I think, therefore I amino acid.

Adding Reflection to C++ with Python

Or, Just Write a C++ Pre-Processor

My main job these days is to be the benevolent dictator, fearless leader, and l’regexer extraordinaire for the Cyclus fuel cycle simulator. In addition to being a general solver for the nuclear fuel cycle we have the additional design constraints that 3rd parties must be able to write their own dynamically loadable agent models (as in agent-based) in C++ and user input files in XML must be validated using RelaxNG. This is not the software stack I would have chosen - challenge accepted(?).

Simulation code has a lot of competing concerns:

  1. provide a kernel for solving a problem that performs ,
  2. be modifiable and extensible to non-kernel developers,
  3. report results in a well-defined & inspectable way, and finally
  4. easy and concise to use.

Failure on any of these implies overall effective failure. Or the contra-positive, Overall success means the simulator is great at all of these!

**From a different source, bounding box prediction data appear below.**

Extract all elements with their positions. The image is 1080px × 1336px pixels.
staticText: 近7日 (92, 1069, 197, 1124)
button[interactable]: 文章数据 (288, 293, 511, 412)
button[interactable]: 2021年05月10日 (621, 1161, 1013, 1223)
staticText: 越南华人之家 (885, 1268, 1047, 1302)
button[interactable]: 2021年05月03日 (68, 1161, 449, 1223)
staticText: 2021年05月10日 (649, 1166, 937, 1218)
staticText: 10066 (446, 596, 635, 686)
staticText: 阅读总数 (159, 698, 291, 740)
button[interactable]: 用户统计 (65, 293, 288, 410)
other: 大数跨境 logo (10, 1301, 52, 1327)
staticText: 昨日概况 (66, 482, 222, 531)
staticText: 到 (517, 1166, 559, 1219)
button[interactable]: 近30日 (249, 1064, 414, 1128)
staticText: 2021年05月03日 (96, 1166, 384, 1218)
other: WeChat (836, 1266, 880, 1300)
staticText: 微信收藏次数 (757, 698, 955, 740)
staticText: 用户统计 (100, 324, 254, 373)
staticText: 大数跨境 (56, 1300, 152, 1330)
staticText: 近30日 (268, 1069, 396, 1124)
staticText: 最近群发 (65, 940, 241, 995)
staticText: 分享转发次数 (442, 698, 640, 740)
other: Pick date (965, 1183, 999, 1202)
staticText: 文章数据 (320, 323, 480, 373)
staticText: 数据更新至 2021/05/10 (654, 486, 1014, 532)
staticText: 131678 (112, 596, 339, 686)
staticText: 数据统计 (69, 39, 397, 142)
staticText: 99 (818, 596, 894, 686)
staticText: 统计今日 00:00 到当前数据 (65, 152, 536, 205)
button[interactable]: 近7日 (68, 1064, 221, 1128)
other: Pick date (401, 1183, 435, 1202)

Since (1) is domain specific, let’s assume that a solution exists. Requirement (2) implies that there must be a formal public API into the kernel so that other people can come in and add their piece to the puzzle. Fine. Requirement (4) says to make that interface beautiful. Great. I wouldn’t want to use an ugly API anyway. But then along comes persistence (3) and you realize that your public API just got a lot more complicated and that users now have to make calls into the persistence infrastructure manually. Also that exercise exposed the fact that some of the APIs you wrote were probably not as extensible as you thought and need to be broadened (ie made more complex). At this point you have lost most sane users because it is not clear what they get by using your simulator. It is probably easier to roll their own rather than interface with yours.

Why is it is easier for people to write their own simulator than use yours? For every action that you want to support in the core (saving, loading, validation, any problem setup steps) you now have to have a top-level API that model developers must use. However, in the typical case they will only want a small subset of these and would like to rely on default behavior otherwise. Furthermore, for the API to be dynamic now the user has to pass around metadata information (type, default values, units, etc.) about each state variable to each top-level function. This becomes very tedious and error-prone.

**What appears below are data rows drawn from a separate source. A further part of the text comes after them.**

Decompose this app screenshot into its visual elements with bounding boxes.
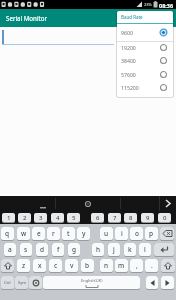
button[interactable]: 0 — [158, 213, 171, 223]
staticText: g — [72, 245, 77, 254]
button[interactable]: m — [115, 259, 128, 273]
button[interactable]: 9 — [141, 213, 154, 223]
button[interactable]: h — [92, 243, 104, 257]
staticText: q — [5, 229, 10, 238]
staticText: u — [104, 229, 109, 238]
staticText: 19200 — [121, 44, 136, 51]
button[interactable] — [161, 259, 175, 273]
staticText: z — [22, 261, 26, 270]
staticText: j — [113, 245, 115, 254]
button[interactable]: Ctrl — [1, 276, 14, 290]
button[interactable]: o — [130, 227, 143, 241]
button[interactable] — [0, 27, 176, 195]
button[interactable]: 9600 — [117, 26, 173, 39]
button[interactable]: t — [62, 227, 75, 241]
staticText: 57600 — [121, 71, 136, 78]
button[interactable]: l — [139, 243, 151, 257]
button[interactable]: y — [77, 227, 90, 241]
staticText: Baud Rate — [121, 14, 143, 20]
staticText: t — [67, 229, 70, 238]
staticText: k — [128, 245, 132, 254]
button[interactable]: u — [100, 227, 113, 241]
button[interactable]: . — [145, 259, 158, 273]
button[interactable] — [160, 227, 174, 241]
staticText: n — [104, 261, 109, 270]
staticText: 9600 — [121, 29, 133, 36]
staticText: Serial Monitor — [6, 14, 48, 22]
staticText: English(UK) — [81, 278, 103, 283]
staticText: 3 — [39, 214, 43, 222]
staticText: Sym — [18, 280, 26, 285]
staticText: l — [144, 245, 146, 254]
staticText: a — [8, 245, 12, 254]
staticText: d — [40, 245, 45, 254]
button[interactable]: 2 — [18, 213, 31, 223]
button[interactable]: 19200 — [117, 41, 173, 54]
button[interactable]: Sym — [15, 276, 28, 290]
button[interactable]: 6 — [91, 213, 104, 223]
button[interactable]: 4 — [51, 213, 64, 223]
staticText: 0 — [163, 214, 167, 222]
button[interactable] — [29, 276, 42, 290]
button[interactable]: 3 — [34, 213, 47, 223]
staticText: 115200 — [121, 84, 139, 91]
button[interactable]: 57600 — [117, 68, 173, 81]
button[interactable]: 1 — [2, 213, 15, 223]
staticText: y — [82, 229, 86, 238]
button[interactable]: , — [130, 259, 143, 273]
staticText: h — [96, 245, 101, 254]
button[interactable]: b — [81, 259, 94, 273]
staticText: 1 — [7, 214, 11, 222]
button[interactable] — [146, 276, 158, 290]
button[interactable] — [1, 259, 14, 273]
button[interactable]: s — [20, 243, 32, 257]
button[interactable]: English(UK) — [43, 276, 140, 290]
button[interactable]: 8 — [124, 213, 137, 223]
staticText: 38400 — [121, 57, 136, 64]
button[interactable]: x — [33, 259, 46, 273]
button[interactable]: r — [47, 227, 60, 241]
staticText: 4 — [56, 214, 60, 222]
button[interactable] — [154, 243, 174, 257]
button[interactable]: p — [145, 227, 158, 241]
staticText: w — [21, 229, 27, 238]
button[interactable]: c — [49, 259, 62, 273]
button[interactable]: 7 — [108, 213, 121, 223]
staticText: c — [54, 261, 58, 270]
button[interactable]: j — [108, 243, 120, 257]
button[interactable]: w — [17, 227, 30, 241]
button[interactable]: i — [115, 227, 128, 241]
button[interactable]: e — [32, 227, 45, 241]
staticText: 8 — [129, 214, 133, 222]
staticText: o — [135, 229, 139, 238]
staticText: 08:36 — [159, 2, 174, 9]
staticText: s — [24, 245, 28, 254]
staticText: 5 — [72, 214, 76, 222]
staticText: i — [121, 229, 123, 238]
button[interactable]: 115200 — [117, 81, 173, 94]
button[interactable]: g — [68, 243, 80, 257]
button[interactable]: f — [52, 243, 64, 257]
staticText: f — [57, 245, 60, 254]
staticText: 7 — [113, 214, 117, 222]
button[interactable]: v — [65, 259, 78, 273]
button[interactable]: 5 — [67, 213, 80, 223]
staticText: x — [38, 261, 42, 270]
staticText: v — [70, 261, 74, 270]
button[interactable]: k — [124, 243, 136, 257]
staticText: 9 — [146, 214, 150, 222]
staticText: p — [149, 229, 154, 238]
button[interactable]: q — [1, 227, 14, 241]
staticText: r — [52, 229, 55, 238]
button[interactable]: z — [17, 259, 30, 273]
staticText: , — [136, 261, 138, 270]
button[interactable] — [160, 196, 176, 211]
staticText: m — [118, 261, 125, 270]
staticText: 23% — [144, 2, 152, 7]
button[interactable]: d — [36, 243, 48, 257]
button[interactable]: 38400 — [117, 54, 173, 67]
staticText: Ctrl — [4, 280, 11, 285]
button[interactable]: a — [4, 243, 16, 257]
button[interactable]: n — [100, 259, 113, 273]
button[interactable] — [161, 276, 174, 290]
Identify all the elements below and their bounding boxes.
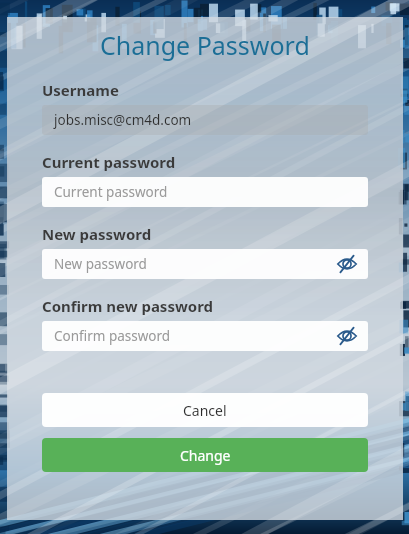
- button[interactable]: Show password: [334, 251, 360, 277]
- button[interactable]: Change: [42, 438, 368, 472]
- staticText: Confirm new password: [42, 296, 214, 316]
- staticText: Username: [42, 80, 119, 100]
- button[interactable]: Username field: [42, 105, 368, 135]
- staticText: New password: [54, 255, 147, 273]
- button[interactable]: Current password field: [42, 177, 368, 207]
- button[interactable]: Cancel: [42, 393, 368, 427]
- staticText: jobs.misc@cm4d.com: [54, 111, 192, 129]
- staticText: Cancel: [183, 401, 227, 420]
- staticText: Current password: [54, 183, 168, 201]
- button[interactable]: New password field: [42, 249, 368, 279]
- staticText: Current password: [42, 152, 176, 172]
- staticText: Change: [180, 446, 231, 465]
- staticText: New password: [42, 224, 152, 244]
- button[interactable]: Show password: [334, 323, 360, 349]
- staticText: Change Password: [100, 28, 310, 62]
- staticText: Confirm password: [54, 327, 171, 345]
- button[interactable]: Confirm password field: [42, 321, 368, 351]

Reflection solves a lot of these problems. Roughly speaking reflection is the property that allows types to introspect themselves at runtime. From the core simulator’s perspective this is great because it allows the core to ask 3rd party modules what they think that they are. Unfortunately, most strongly typed languages lack reflection.

Use That Other Language

Since we can’t make C/C++ have reflection, we can fake it by using the preprocessor! The whole point of the C preprocessor (cpp) is to modify how language it is processing works. We can just add some reflection macros that generate all of the nasty repeated code bits. Problem solved! Now we can go back to sipping our Country Time lemonade at the pi day party.

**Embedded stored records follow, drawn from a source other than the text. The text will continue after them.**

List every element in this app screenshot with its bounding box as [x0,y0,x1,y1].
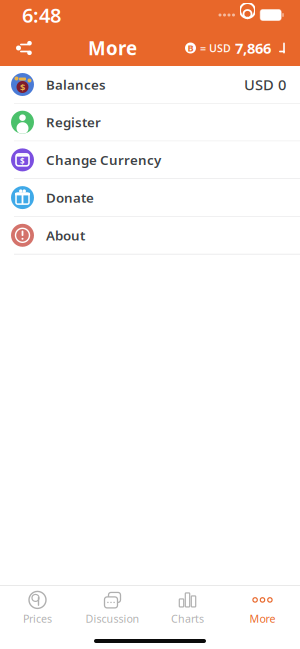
staticText: About [46,226,85,244]
staticText: Balances [46,76,106,93]
staticText: Change Currency [46,151,161,169]
staticText: Discussion [86,611,140,626]
button[interactable]: More [225,588,300,628]
staticText: Donate [46,189,94,206]
staticText: More [88,36,137,60]
button[interactable]: $ [0,66,300,104]
button[interactable]: Register [0,104,300,141]
staticText: B [188,42,194,54]
staticText: Prices [23,611,52,626]
staticText: $ [20,156,25,167]
staticText: = USD [200,41,231,55]
staticText: Register [46,113,101,131]
button[interactable]: Donate [0,179,300,217]
staticText: $ [20,81,25,94]
staticText: Charts [171,611,204,626]
button[interactable]: Prices [0,588,75,628]
staticText: 7,866 [235,38,271,58]
button[interactable]: Discussion [75,588,150,628]
staticText: More [250,611,276,626]
button[interactable]: Bitcoin price, 7,866 USD [177,30,300,66]
staticText: 6:48 [22,2,61,28]
button[interactable]: $ [0,141,300,179]
staticText: USD 0 [244,75,286,94]
button[interactable]: Charts [150,588,225,628]
button[interactable]: About [0,217,300,254]
button[interactable]: Share [0,30,48,66]
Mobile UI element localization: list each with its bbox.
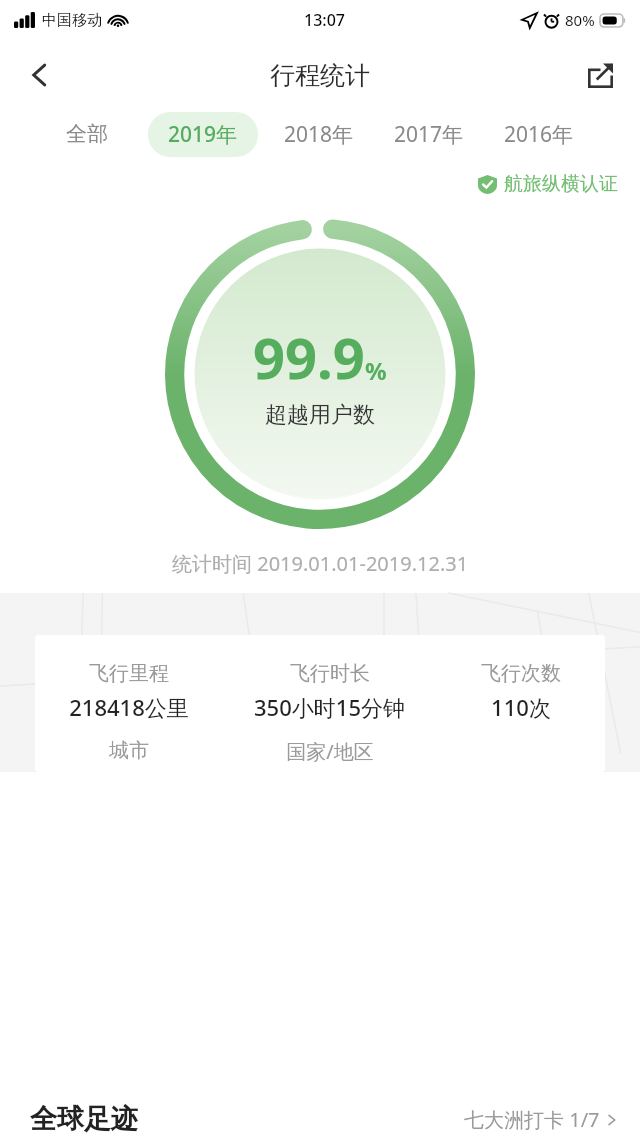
staticText: 全球足迹	[30, 1102, 138, 1136]
staticText: 飞行次数	[481, 661, 561, 686]
staticText: 国家/地区	[286, 738, 374, 765]
staticText: 超越用户数	[265, 401, 375, 429]
button[interactable]: Back	[10, 45, 70, 105]
staticText: 80%	[565, 10, 595, 30]
button[interactable]: 2016年	[494, 113, 584, 156]
button[interactable]: 2017年	[384, 113, 474, 156]
staticText: 航旅纵横认证	[504, 172, 618, 196]
button[interactable]: 航旅纵横认证	[474, 168, 622, 200]
staticText: 统计时间 2019.01.01-2019.12.31	[172, 550, 469, 577]
staticText: 行程统计	[270, 60, 370, 91]
staticText: 13:07	[304, 9, 345, 31]
button[interactable]: Share	[570, 45, 630, 105]
staticText: 中国移动	[42, 11, 102, 30]
staticText: 城市	[109, 738, 149, 763]
staticText: 飞行时长	[290, 661, 370, 686]
staticText: 99.9	[253, 319, 365, 395]
staticText: 350小时15分钟	[254, 692, 405, 722]
button[interactable]: 2018年	[274, 113, 364, 156]
staticText: 2019年	[168, 120, 238, 149]
staticText: 全部	[66, 121, 108, 147]
staticText: %	[365, 354, 387, 387]
button[interactable]: 全部	[56, 114, 118, 154]
staticText: 飞行里程	[89, 661, 169, 686]
button[interactable]: 2019年	[148, 112, 258, 157]
staticText: 110次	[491, 692, 551, 722]
staticText: 218418公里	[69, 692, 189, 722]
button[interactable]: 七大洲打卡 1/7	[464, 1106, 618, 1133]
staticText: 2018年	[284, 120, 354, 149]
staticText: 七大洲打卡 1/7	[464, 1106, 600, 1133]
staticText: 2016年	[504, 120, 574, 149]
staticText: 2017年	[394, 120, 464, 149]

Except! Except, except, except cpp is one-pass. So you can’t add reflection with the preprocessor either. You’d need the preprocessor to go through the code multiple times for any suite of reflection macros to work. Well, it was a good idea while it lasted.

Tepidly Step into Code Generation

At this point it is very tempting to start creating a template language that looks mostly like C++, has the reflection that is desired, and compiles down to C++.

However, defining custom domain-specific languages (DSLs) is its own headache because you - now and forever - have to support a custom language that you invented. There is no external support for this language and never will be. Your language won’t be on Stack Overflow. What a coding horror!

The Pragma Trick

It turns out that part of the cpp language spec are hooks that let you write your own preprocessors! The preprocessor will ignore, but still include, any #pragma that it does not understand. These will pass through the preprocessor. To start, pick a token that no one else will ever use - such as your project name.

The prime directive:

#pragma cyclus

Only the first token (cyclus) is matched by normal cpp to determine if it is a known pragma. This is great, because you can then add arguments to it.

State variable annotation:

#pragma cyclus var {"default": 42.0}
double flux;

Now you can go through your the code as many times you need, accumulating state & annotations, and inserting whatever C++ code needs to be generated elsewhere. This let’s users write fully compatible and compilable C++ code that can hook into your simulation - or not!

Python & cycpp

We have chosen to write the cyclus preprocessor (cycpp) in Python - though truly it could have been written in any language. Writing it in Python gave us access to some awesome parts of the Python interpreter.

You may have noticed that the variable annotations above look a lot like a Python dictionary. That is because they are! (Or more generally, they are any expression which evaluates to a mapping. Most JSON is valid here too.) This is awesome. This means that not even our annotations exist in their own DSL. Every part of simulator is valid in a language that we are not the sole proprietors of. If a 3rd party developer has already gone through the process of learning C++ to add a model to our simulator, learning Python dictionaries is not a barrier to entry.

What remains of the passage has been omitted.